Saved data entries
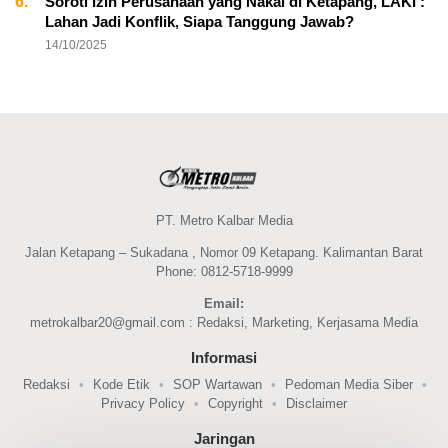
6.
Soroti Izin Perusahaan yang Nakal di Ketapang, LAKI :
Lahan Jadi Konflik, Siapa Tanggung Jawab?
14/10/2025
PT. Metro Kalbar Media
Jalan Ketapang – Sukadana , Nomor 09 Ketapang. Kalimantan Barat
Phone: 0812-5718-9999
Email:
metrokalbar20@gmail.com : Redaksi, Marketing, Kerjasama Media
Informasi
Redaksi
Kode Etik
SOP Wartawan
Pedoman Media Siber
Privacy Policy
Copyright
Disclaimer
Jaringan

- **What is being asked**
Line by line, print the records exactly, leaving the pictures behind.

- **Finished task**
6.
Soroti Izin Perusahaan yang Nakal di Ketapang, LAKI :
Lahan Jadi Konflik, Siapa Tanggung Jawab?
14/10/2025
PT. Metro Kalbar Media
Jalan Ketapang – Sukadana , Nomor 09 Ketapang. Kalimantan Barat
Phone: 0812-5718-9999
Email:
metrokalbar20@gmail.com : Redaksi, Marketing, Kerjasama Media
Informasi
Redaksi
Kode Etik
SOP Wartawan
Pedoman Media Siber
Privacy Policy
Copyright
Disclaimer
Jaringan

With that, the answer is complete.